На его глазах была повязка, в комнате были закрыты ставнями и завешены окна и потушен свет. Но если бы ему позволили ходить, пока не уляжется легкая боль после операции, он мог быстро нащупать стены, кровать, столик, умывальник,– и затем чувствовать себя, как дома. Света и темноты для него не существовало: он был слеп от рождения.
Боли, собственно, даже не было, а было совсем особое ощущение: он был опален, а привычная чистота и четкость его впечатлений спутаны. Он получил извне небывалый удар, заставивший его сильно дернуться и вскрикнуть. Секунду спустя была наложена повязка, но осталось ощущение, как будто он проглотил шар, который теперь перекатывался в теле. Профессор, тоже несколько взволнованный, сказал:
– Ничего, ничего, все хорошо! Вы будете видеть, только потерпите. Будем приучаться понемногу.

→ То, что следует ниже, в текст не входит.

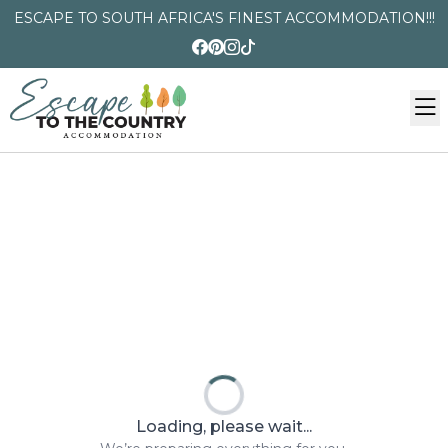
ESCAPE TO SOUTH AFRICA'S FINEST ACCOMMODATION!!!
Loading, please wait...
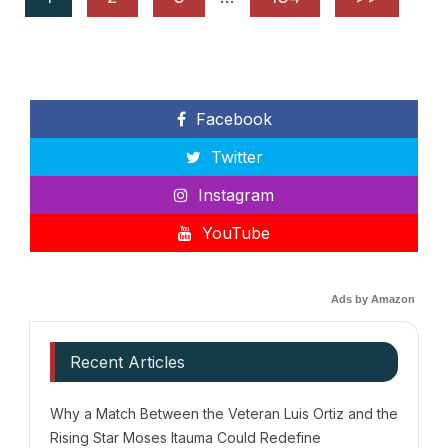
Facebook
Twitter
Instagram
YouTube
Ads by Amazon
Recent Articles
Why a Match Between the Veteran Luis Ortiz and the
Rising Star Moses Itauma Could Redefine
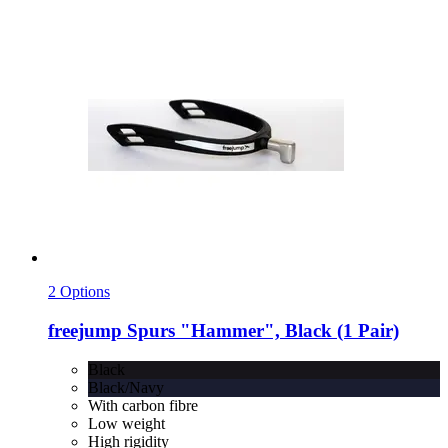
2 Options
freejump
Spurs "Hammer", Black (1 Pair)
Black
Black/Navy
With carbon fibre
Low weight
High rigidity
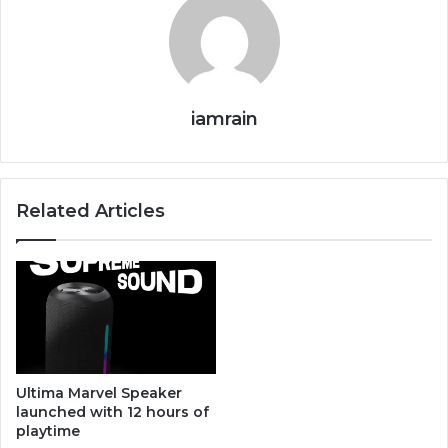
iamrain
Related Articles
Ultima Marvel Speaker
launched with 12 hours of
playtime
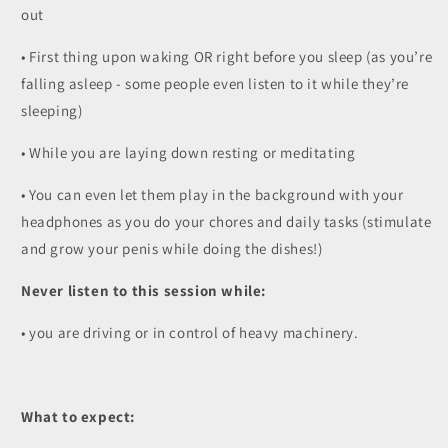
out
• First thing upon waking OR right before you sleep (as you’re
falling asleep - some people even listen to it while they’re
sleeping)
• While you are laying down resting or meditating
• You can even let them play in the background with your
headphones as you do your chores and daily tasks (stimulate
and grow your penis while doing the dishes!)
Never listen to this session while:
• you are driving or in control of heavy machinery.
What to expect:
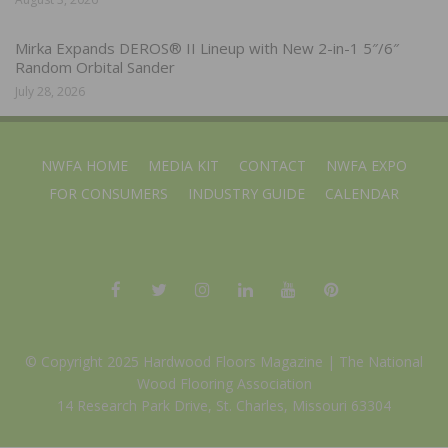
Mirka Expands DEROS® II Lineup with New 2-in-1 5″/6″
Random Orbital Sander
July 28, 2026
NWFA HOME
MEDIA KIT
CONTACT
NWFA EXPO
FOR CONSUMERS
INDUSTRY GUIDE
CALENDAR
© Copyright 2025 Hardwood Floors Magazine |
The National
Wood Flooring Association
14 Research Park Drive, St. Charles, Missouri 63304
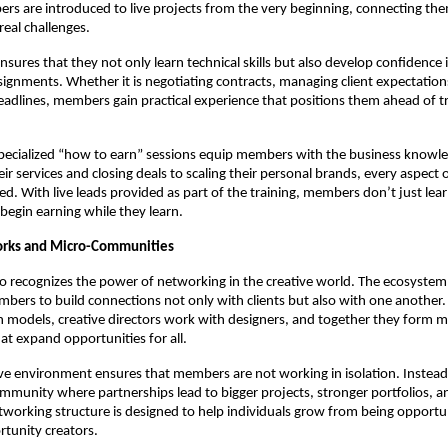
rs are introduced to live projects from the very beginning, connecting the
 real challenges.
nsures that they not only learn technical skills but also develop confidence 
signments. Whether it is negotiating contracts, managing client expectations
eadlines, members gain practical experience that positions them ahead of tr
pecialized “how to earn” sessions equip members with the business knowl
ir services and closing deals to scaling their personal brands, every aspect 
ed. With live leads provided as part of the training, members don’t just lea
begin earning while they learn.
orks and Micro-Communities
o recognizes the power of networking in the creative world. The ecosystem 
ers to build connections not only with clients but also with one another
h models, creative directors work with designers, and together they form m
t expand opportunities for all.
ive environment ensures that members are not working in isolation. Instead,
mmunity where partnerships lead to bigger projects, stronger portfolios, 
working structure is designed to help individuals grow from being opportu
tunity creators.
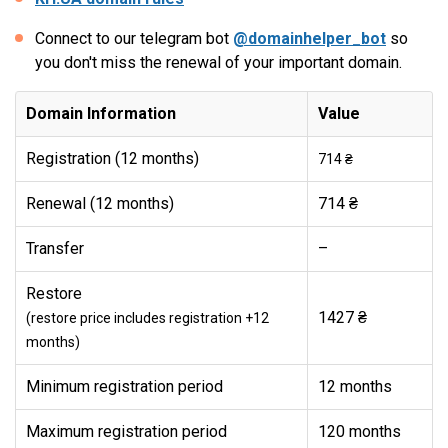
Connect to our telegram bot
@domainhelper_bot
so
you don't miss the renewal of your important domain.
Domain Information
Value
Registration (12 months)
714 ₴
Renewal (12 months)
714 ₴
Transfer
–
Restore
1427 ₴
(restore price includes registration +12
months)
Minimum registration period
12 months
Maximum registration period
120 months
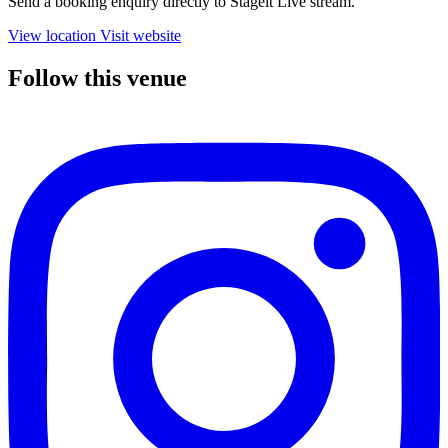
Send a booking enquiry directly to Stageit Live stream.
View location
Visit website
Follow this venue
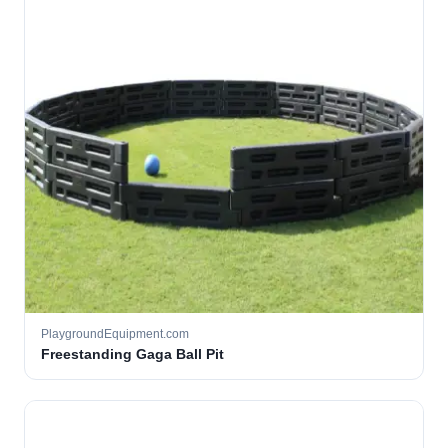
PlaygroundEquipment.com
Freestanding Gaga Ball Pit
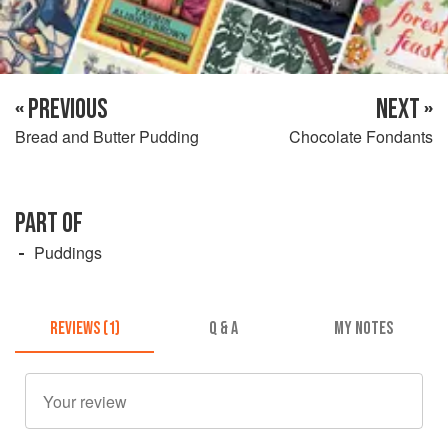
« PREVIOUS
NEXT »
Bread and Butter Pudding
Chocolate Fondants
PART OF
Puddings
REVIEWS (1)
Q & A
MY NOTES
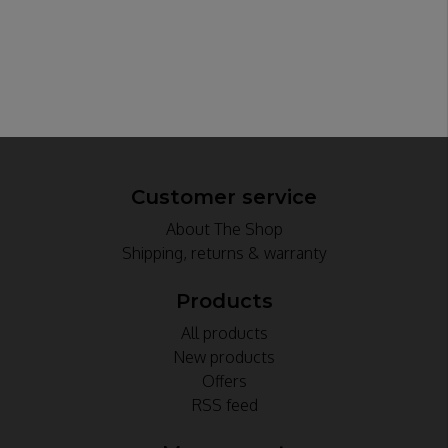
Customer service
About The Shop
Shipping, returns & warranty
Products
All products
New products
Offers
RSS feed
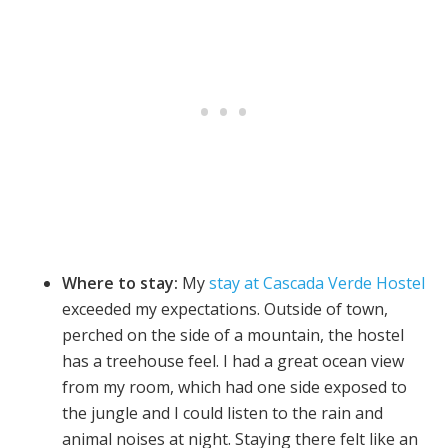
Where to stay:
My
stay at Cascada Verde Hostel
exceeded my expectations. Outside of town,
perched on the side of a mountain, the hostel
has a treehouse feel. I had a great ocean view
from my room, which had one side exposed to
the jungle and I could listen to the rain and
animal noises at night. Staying there felt like an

В соседней комнате разговаривали вполголоса, но слепой, лежа на спине, слышал все слова с полной отчетливостью, и как профессор сказал: "Зрачок реагирует", и как на слова "Это чудо!" – он ответил: "Чудеса могут делать Бог и шарлатаны, а это наука, голубчик мой". После этого "голубчик" вышел, а профессор топтался у окна и долго вытирал руки полотенцем, палец за пальцем. Слепой слышал малейший шорох и легко определял каждое движение профессора. Вот он сел на стул тут же у окна, вот после долгого вздоха совсем особенным тоном произнес "д-да-а", а вот постучал папиросой о крышку портсигара.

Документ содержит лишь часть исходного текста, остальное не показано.